As the flood continues south along the river the first thing to be affected will be Embankment tube station, shortly followed by Charing Cross and Westminster, therefore spilling torrents of water into the Bakerloo, Circle, District and Northern Lines if they haven’t already been affected.

As water is making its way throughout the city underground, the Charing Cross Theatre box office will find its doors being hammered down (there’s a first time for everything) by subsequent surges of water. The Trafalgar Studios are two of the city’s newest venues and are within the outer reach of the waters. Whether or not the Haymarket Theatre Royal and Her Majesty’s Theatre, two of London’s greatest heritage sites and performance venues, will be affected lies completely down to chance.

Meanwhile the Playhouse Theatre, next to the Embankment tube Station, will have been hit by the tidal waves and the surge will be continuing its journey south towards The Royal Horseguards hotel. The hotel is a luxury five star property and, being located so close to the river, its grand lower floors will be absolutely ruined. Bet those riverfront views don’t seem so enticing now.

The Royal Horseguards’ neighbours, the residents of Downing Street, will find their homes next in the path of the descending water. David Cameron had no idea just how right he was when he proclaimed “we’re all in this together”. And whilst we can all rest assured that the clock face of Big Ben is relatively safe from water damage, the tower is located ominously close to the river bank. Let’s hope those foundations are good and sturdy.

After a particularly vicious flood in 1236 it was said that men rowed around the Great Hall of the Houses of Parliament in boats. If it were to flood today the government ministers would certainly have to be evacuated, leaving them completely helpless to aid the city and running around like headless chickens with absolutely no clue what to do. No change there then.

Further inland Buckingham Palace, part-time residence of the Queen, is another one of those landmarks that lies just within the floodplain and could experience minimal flooding from the Thames. Buckingham Palace has 775 rooms though, so she can hardly complain if a few get wet.

Concluding its assault on the city’s performance venues, the surge will continue moving south and further inland across the low floodplain. As the water makes its way along Victoria Street (provided it can make it past the ridiculous number of traffic lights) it will devastate The Carphone Wharehouse, McDonald’s and eventually the Apollo Victoria and Victoria Palace Theatre, famous for The Bee Gees musical, Saturday Night Fever, and Billy Elliot respectively.

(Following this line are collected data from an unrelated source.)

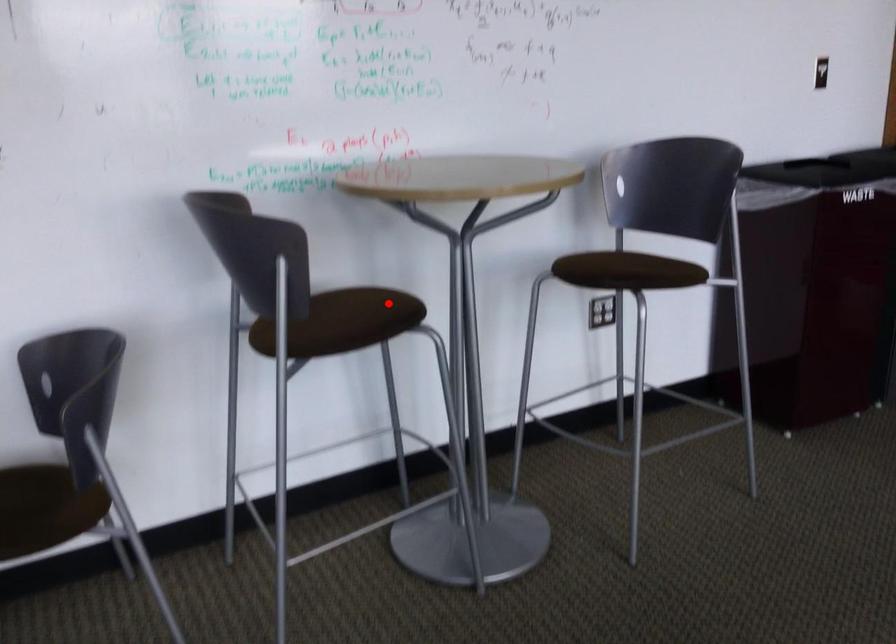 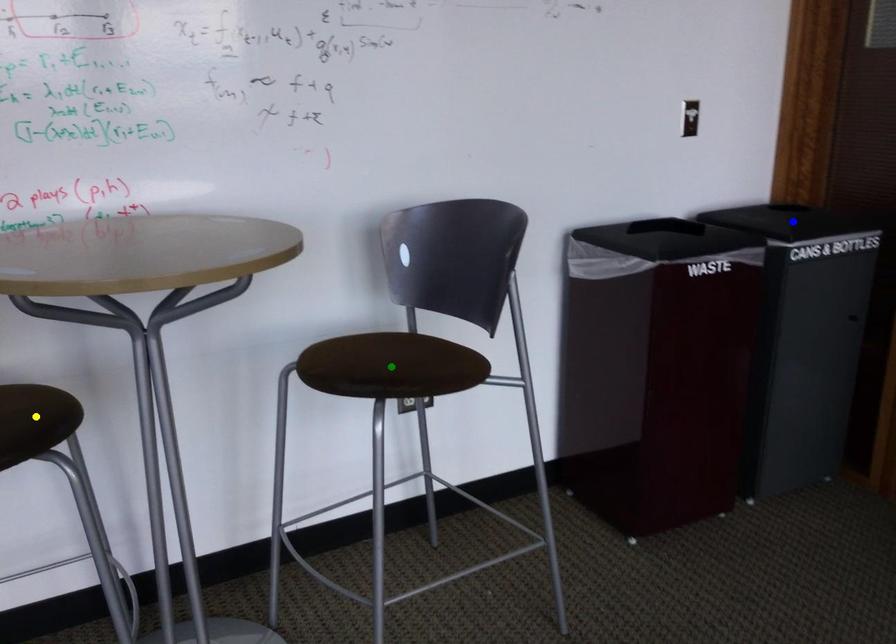 Question: I am providing you with two images of the same scene from different viewpoints. A red point is marked on the first image. You are given multiple points on the second image. Which point in image 2 represents the same 3d spot as the red point in image 1?

Choices:
 (A) yellow point
 (B) green point
 (C) blue point

Answer: (A) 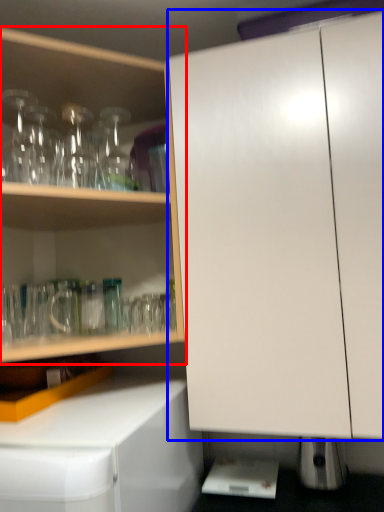 Question: Which object is closer to the camera taking this photo, cabinetry (highlighted by a red box) or cabinetry (highlighted by a blue box)?

Choices:
 (A) cabinetry
 (B) cabinetry

Answer: (B) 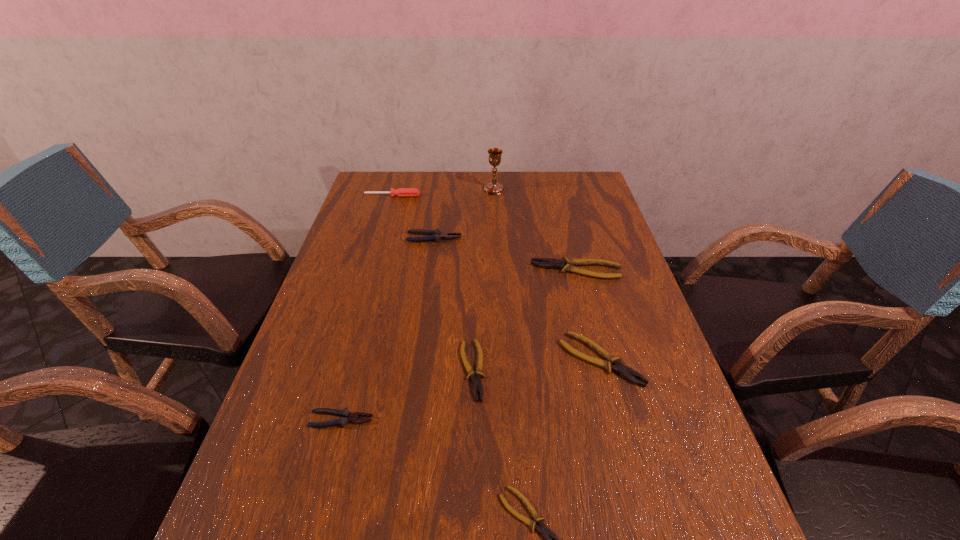 Image resolution: width=960 pixels, height=540 pixels. In order to click on screwdriver present at the far edge in this screenshot , I will do `click(400, 192)`.

What are the coordinates of `screwdriver that is at the left edge` in the screenshot? It's located at point(400,192).

The height and width of the screenshot is (540, 960). In order to click on pliers positioned at the left edge in this screenshot , I will do `click(346, 416)`.

In order to click on object positioned at the far left corner in this screenshot , I will do `click(400, 192)`.

Image resolution: width=960 pixels, height=540 pixels. Find the location of `free space at the far edge of the desktop`. free space at the far edge of the desktop is located at coordinates (516, 187).

Locate an element on the screen. Image resolution: width=960 pixels, height=540 pixels. vacant space at the left edge of the desktop is located at coordinates (321, 416).

You are a GUI agent. You are given a task and a screenshot of the screen. Output one action in this format:
    pyautogui.click(x=<x>, y=<y>)
    Task: Click on the vacant space at the right edge of the desktop
    This screenshot has width=960, height=540.
    Given the screenshot: What is the action you would take?
    pyautogui.click(x=707, y=463)

Where is `free location at the far left corner`? This screenshot has height=540, width=960. free location at the far left corner is located at coordinates (359, 200).

In order to click on free spot at the far right corner of the desktop in this screenshot , I will do `click(581, 178)`.

Locate an element on the screen. vacant area that lies between the third smallest yellow pliers and the seventh tallest object is located at coordinates (537, 365). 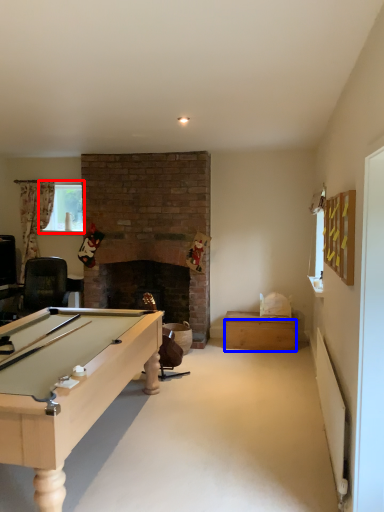 Question: Which object appears farthest to the camera in this image, window screen (highlighted by a red box) or drawer (highlighted by a blue box)?

Choices:
 (A) window screen
 (B) drawer

Answer: (A) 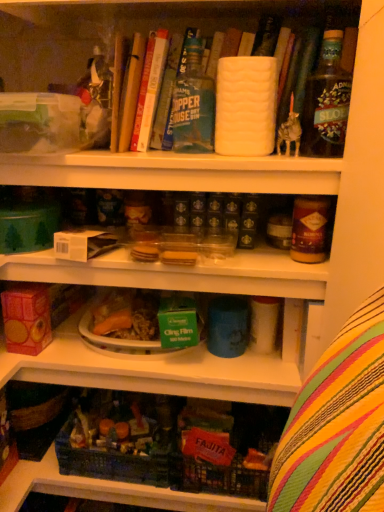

After this Victoria tube station is just a stone’s skim away whilst the prestigious Hesperia Hotel Victoria, as far inland as it is, is also within range of the floods. Its glass front makes it a nice sort of inverted aquarium.

The Tate Britain is the last significant central London landmark lying within range of a storm surge making its way up the River Thames. The gallery has actually been flooded before, back in January of 1928, after thick snowfall and subsequent thawing resulted in the river bursting its banks. It was okay though because they were planning on doing a watercolour exhibition anyway.